• WORK INSTRUCTION: All of the data, except its images, should be set down exactly as it appears.

• INFORMATION PROVIDED:
+-------+

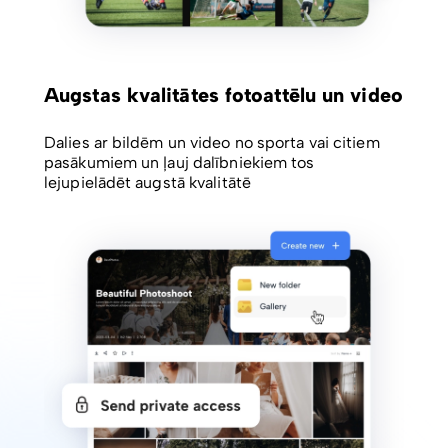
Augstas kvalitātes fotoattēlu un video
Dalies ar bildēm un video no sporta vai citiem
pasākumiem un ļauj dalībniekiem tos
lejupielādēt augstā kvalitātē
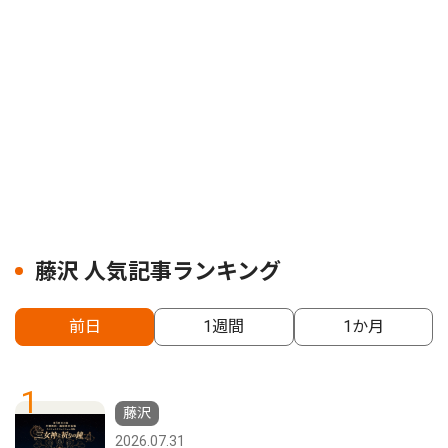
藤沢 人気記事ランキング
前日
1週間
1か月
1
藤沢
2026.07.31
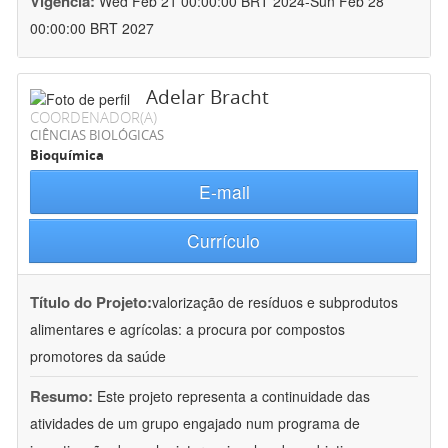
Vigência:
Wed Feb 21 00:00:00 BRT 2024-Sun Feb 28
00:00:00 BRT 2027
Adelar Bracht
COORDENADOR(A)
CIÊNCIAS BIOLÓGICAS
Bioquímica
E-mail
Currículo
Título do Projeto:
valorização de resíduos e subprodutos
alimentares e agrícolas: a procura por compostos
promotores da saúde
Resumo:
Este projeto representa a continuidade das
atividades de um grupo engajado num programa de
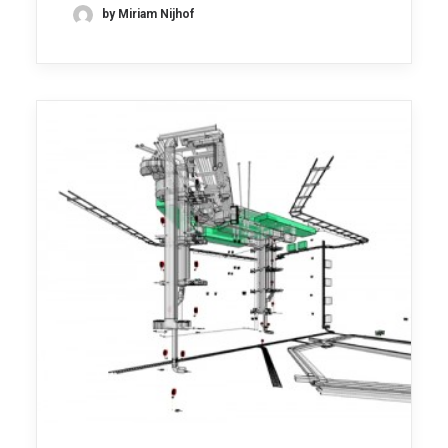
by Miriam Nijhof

+-------+

• EXPECTED OUTPUT:
Augstas kvalitātes fotoattēlu un video
Dalies ar bildēm un video no sporta vai citiem
pasākumiem un ļauj dalībniekiem tos
lejupielādēt augstā kvalitātē
藤沢 人気記事ランキング
前日
1週間
1か月
1
藤沢
2026.07.31
Vigência:
Wed Feb 21 00:00:00 BRT 2024-Sun Feb 28
00:00:00 BRT 2027
Adelar Bracht
COORDENADOR(A)
CIÊNCIAS BIOLÓGICAS
Bioquímica
E-mail
Currículo
Título do Projeto:
valorização de resíduos e subprodutos
alimentares e agrícolas: a procura por compostos
promotores da saúde
Resumo:
Este projeto representa a continuidade das
atividades de um grupo engajado num programa de
by Miriam Nijhof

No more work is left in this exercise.